I both agree and disagree with you on this. In terms of holding our elected officials accountable to make respectable and wise choices based on the context of the world we live in today is so very right, yet never done. Which gets back to my point of the founding fathers. They were not perfect and all had their own flaws. However there are multiple examples of each of them doing the right thing instead of doing the easy thing or the thing that would preserve their wealth, power, status, and their life.I find it funny that we as a country care what the founding father's think about anything today. There are lots of discussions that start with that line. The idea that men 200+ years ago would be able to envision a country in 200 years is stupid. They couldn't, and they didn't. The documents they signed are not infallible, nor is our constitution or any other document. The courts have made whatever the founding father's thought pointless anyways, they have just interpreted those documents for today's time.
I think we go back to the Founding Father's because we seem to remember them as respectable and wise. Instead, we should be forcing our currently elected officials to make respectable and wise choices based on the context of the world we live in today. I get we have legal documents that force us to follow certain rules and laws. But we also have chambers of government that are elected to change those rules and laws, and where necessary amend our constitution to cover the current world we live in. Instead we take these old documents and these old men and try and pretend that they knew about the internet and 3D printed guns and would have had thoughts on them....
But what are those 'wise and respectable choices' that you talk about today?

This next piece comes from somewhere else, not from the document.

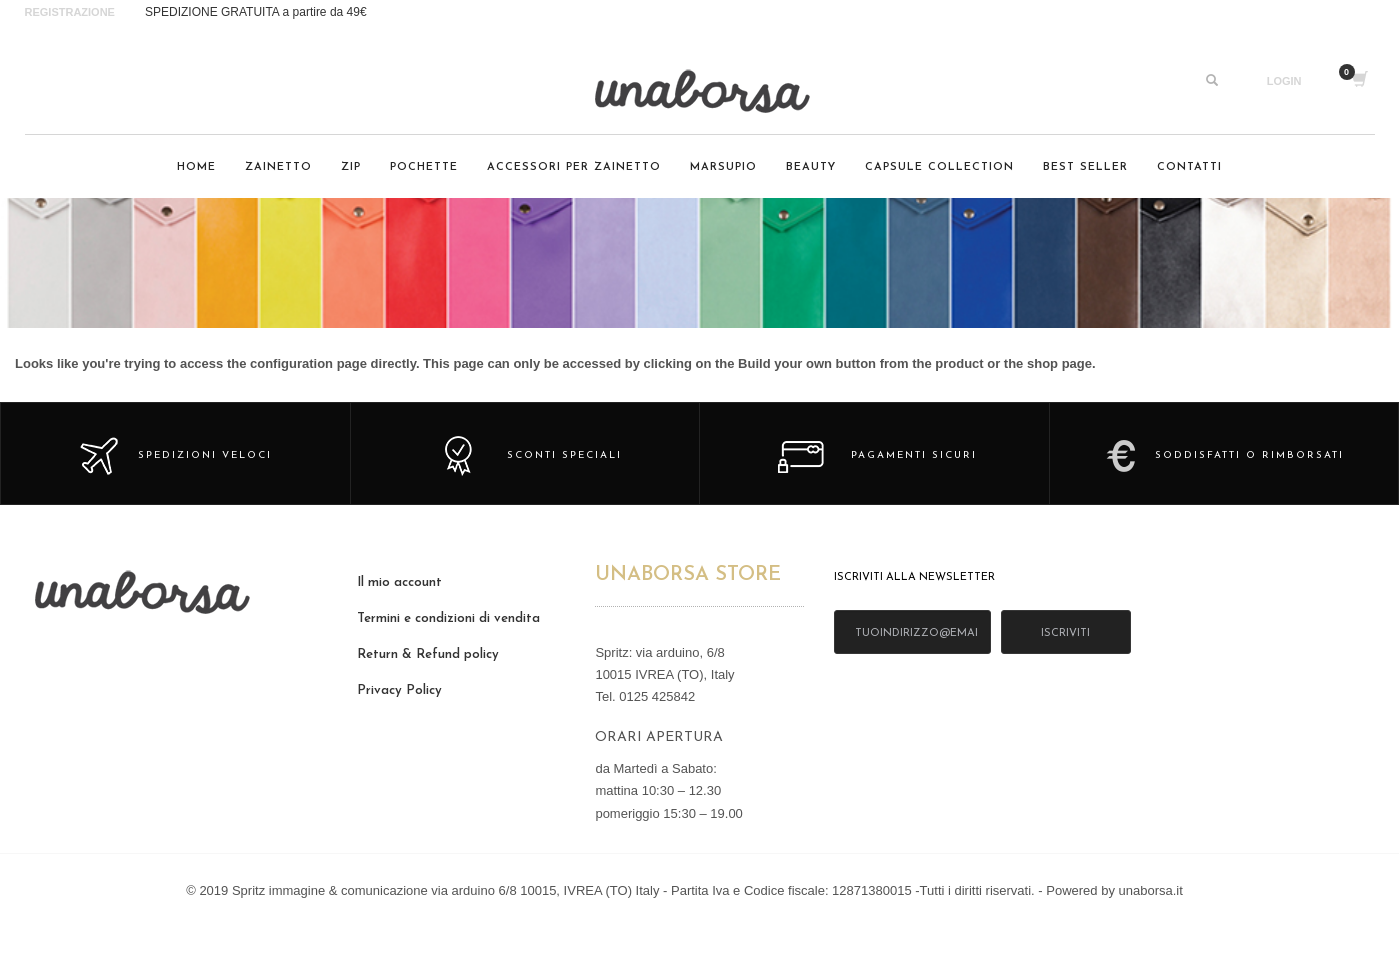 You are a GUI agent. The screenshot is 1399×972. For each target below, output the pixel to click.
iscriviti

I think as a culture, it be come more difficult to understand what those are based on a persons foundation beliefs on what the role of the government is and what it isn't. Is the government in place to protect us from ourselves and be our babysitter, or is it the watch dog that protects us from outside forces that desire to do us harm. As you know, I will side closer to the 10th Amendment on this one. And while their is not a definitive consensus today, it was the same 200 years ago and there were many things within the Constitution that are based on compromise. They were willing to forego party politics to create documents that would get ratified by the colonies.
I think that in some areas we are wiser today then citizens 200 years ago, but all too often we get wrapped up in heavy handed approaches to real issues that need to be solved instead of elegant ones that would preserve the intent of these founding documents, protecting the rights of the many, while addressing the issues at hand. Trump's wall is a great example of this. Instead of focusing on ways to improve the immigration process and allow for people to come to the US in a legal and orderly way, he wants to build a wall to keep everyone out. Some gun bills are the same way. The intent is well meaning but the result does nothing to solve the issue and prevent further violence.
Call me stupid if you will, because I believe that many of the founding fathers attempted to envision foundation and fundamental rights that would extend well over 200 years into the future, and I say this because there is evidence that they, especially Franklin and Jefferson, looked as far back as 3,000 years to establish something that had the potential to stand the test of time and that would be adaptable to changing needs. I also think that they did envision potential future issues and even provided an instruction manual in the event that things with the Government got too far out of hand. The Declaration of Independence states "That whenever any Form of Government becomes destructive of these ends, it is the Right of the People to alter or to abolish it, and to institute new Government, laying its foundation on such principles and organizing its powers in such form, as to them shall seem most likely to effect their Safety and Happiness." Furthermore, Article 5 of the Constitution outlined how to get amendments approved.
Finally, you mentioned the internet and 3D printed guns. You are correct, they did not take these into consideration, nor do I think they needed to. I think that many places have laws against the production of a firearm that is not detectable by xray or metal detector. We don't need a constitutional amendment for that... we just need a way to enforce it.